Our decrease in cash and cash equivalent to $21,939 at March 31, 2011 compared to $31,915 at June 30, 2010 was the result of $79,176 used in operating activities; $60,000 used in investing activities; and $129,200 provided by financing activities.  Net cash used in operations during 2011 was $79,176 compared with $903,373 used in operations during the same period in 2010.  Cash used in operations during 2011 was primarily due to the net loss in the period offset by an increase in accounts payable and accrued expenses.  Net cash used in investing activities of $60,000 during 2011 compared with $10,000 during 2010 was primarily the result of payment on note receivable.  Net cash provided by financing activities of $129,200 during 2011 was due to proceeds from notes payable of $129,200.  During the same period in 2010, the net cash provided by financing activities of $881,960 was from net proceeds from notes payable.
 
 
The accompanying condensed consolidated financial statements have been prepared assuming the Company will continue as a going concern.  During the nine months ended March 31, 2011, the Company had a net loss of $768,908 and used cash in operations of $79,176.  At March 31, 2011, the Company had a working capital deficit of $3,369,478 and a stockholders’ deficiency of $3,345,858.  The Company is delinquent or in default of $2,079,401 of its notes payable and is delinquent in payment of certain amounts due of $294,858 for payroll taxes and accrued interest and penalties as of March 31, 2011.  The Company’s operations are currently being supported by borrowings from affiliated parties, and its cash and forecasted cash flow from operations will not be sufficient to continue operations without continued external investment.

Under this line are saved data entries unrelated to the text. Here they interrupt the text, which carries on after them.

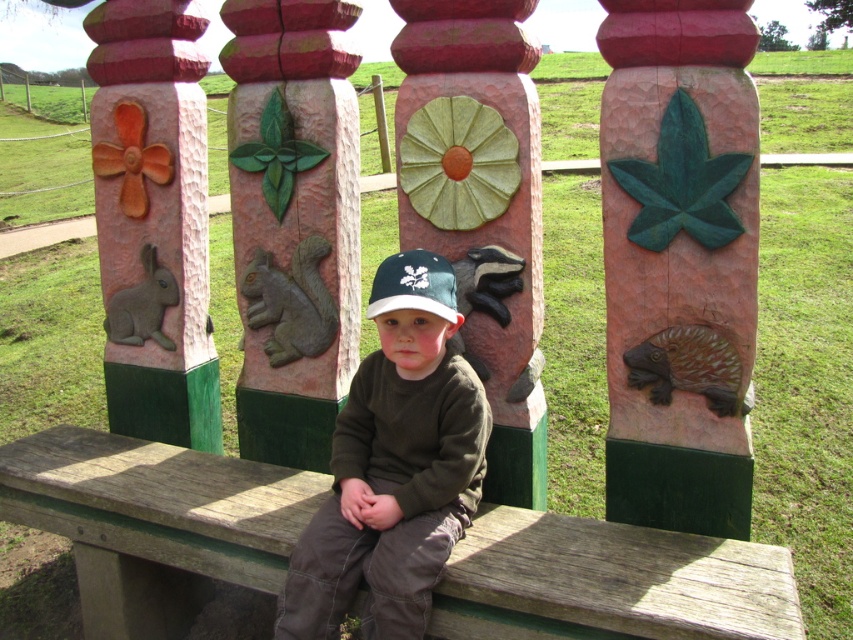 Which of these two, wooden bench at center or green stone squirrel at center, stands shorter?

Standing shorter between the two is wooden bench at center.

Who is more forward, (x=535, y=548) or (x=268, y=355)?

Positioned in front is point (x=535, y=548).

Find the location of `wooden bench at center`. wooden bench at center is located at coordinates (608, 582).

Does green matte leaf at upper right have a greater width compared to matte gray rabbit at left?

Yes, green matte leaf at upper right is wider than matte gray rabbit at left.

Is green matte leaf at upper right to the right of matte gray rabbit at left from the viewer's perspective?

Yes, green matte leaf at upper right is to the right of matte gray rabbit at left.

The height and width of the screenshot is (640, 853). What do you see at coordinates (679, 260) in the screenshot?
I see `green matte leaf at upper right` at bounding box center [679, 260].

Identify the location of green matte leaf at upper right. The width and height of the screenshot is (853, 640). (679, 260).

Is wooden bench at center taller than brown matte hedgehog at center?

Yes, wooden bench at center is taller than brown matte hedgehog at center.

Who is more forward, [260,492] or [518,388]?

Positioned in front is point [518,388].

The image size is (853, 640). In order to click on wooden bench at center in this screenshot , I will do `click(608, 582)`. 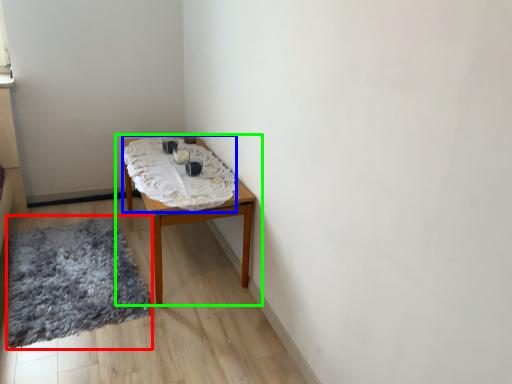 Question: Estimate the real-world distances between objects in this image. Which object is farther from mat (highlighted by a red box), blanket (highlighted by a blue box) or table (highlighted by a green box)?

Choices:
 (A) blanket
 (B) table

Answer: (A) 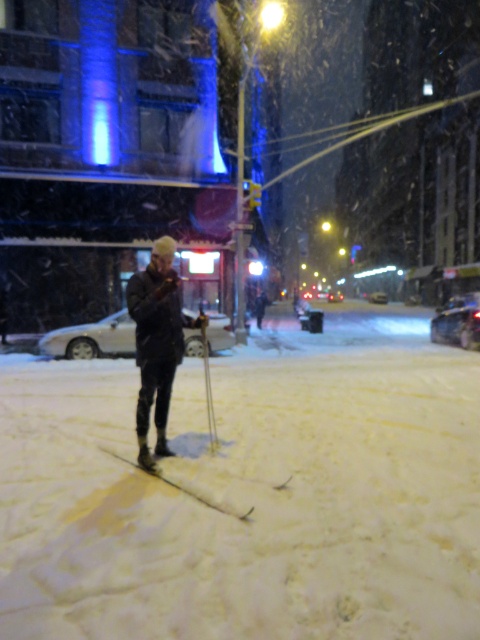 You are standing at point (x=156, y=340) in the snowy urban street scene. What object is located exactly at your current position?

The dark gray fabric jacket at center is located exactly at point (x=156, y=340).

Based on the photo, you are standing on the snowy street and see the white fluffy snow at center and the dark gray fabric jacket at center. Which object takes up more space in the scene?

The white fluffy snow at center takes up more space in the scene because it has a larger size compared to the dark gray fabric jacket at center. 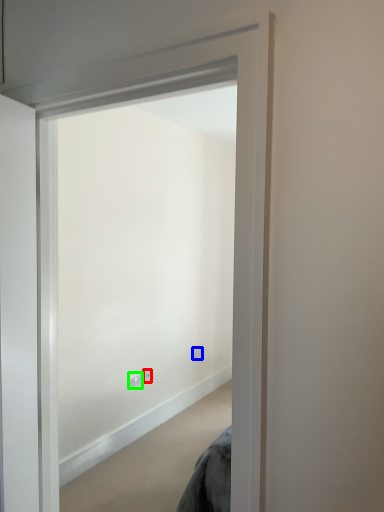 Question: Considering the real-world distances, which object is closest to electric outlet (highlighted by a red box)? electric outlet (highlighted by a blue box) or electric outlet (highlighted by a green box).

Choices:
 (A) electric outlet
 (B) electric outlet

Answer: (B) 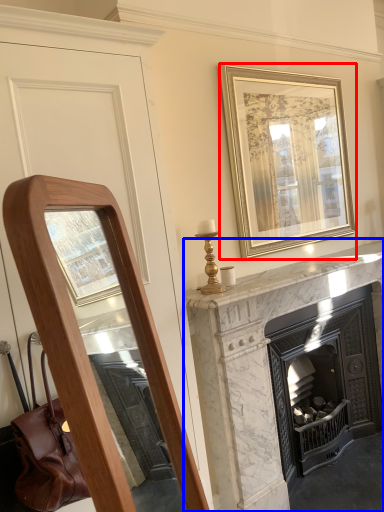 Question: Which of the following is the farthest to the observer, picture frame (highlighted by a red box) or fireplace (highlighted by a blue box)?

Choices:
 (A) picture frame
 (B) fireplace

Answer: (A) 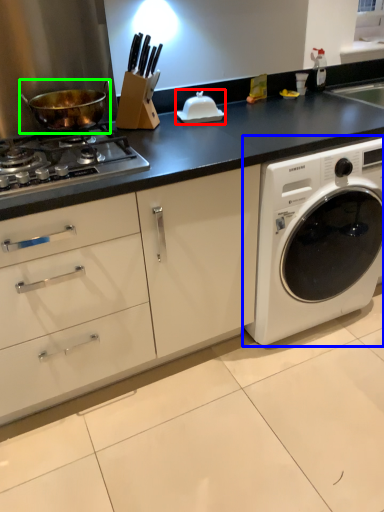 Question: Estimate the real-world distances between objects in this image. Which object is closer to appliance (highlighted by a red box), washing machine (highlighted by a blue box) or wok (highlighted by a green box)?

Choices:
 (A) washing machine
 (B) wok

Answer: (B) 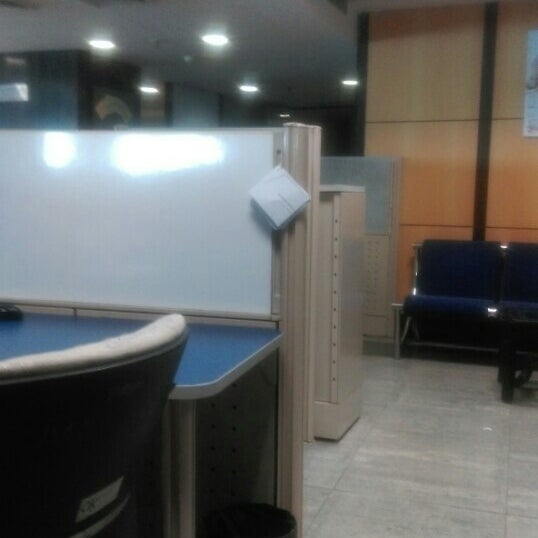 Identify the location of tile floor. The width and height of the screenshot is (538, 538). coord(399,461).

The Company believes it will require additional funds in the near future to continue its operations and to continue to develop its existing projects and plans to raise such funds by finding additional investors to purchase the Company’s securities, generating sufficient sales revenue, implementing further dramatic cost reductions or any combination thereof. There is no assurance that the Company can be successful in raising such funds, generating the necessary sales or reducing major costs. Further, if the Company is successful in raising funds from sales of equity securities, the terms of these sales may cause significant dilution to existing holders of common stock. The condensed consolidated financial statements do not include any adjustments that may result from this uncertainty.
 

If the Company is not successful in raising additional funds, generating sufficient revenues or implementing sufficient cost reductions, the Company may be forced to suspend or discontinue its operations or seek relief from its debt obligations under the United States Bankruptcy Code. Any of these actions is likely to result in a common stockholder’s loss of his or her complete investment in the Company’s common stock.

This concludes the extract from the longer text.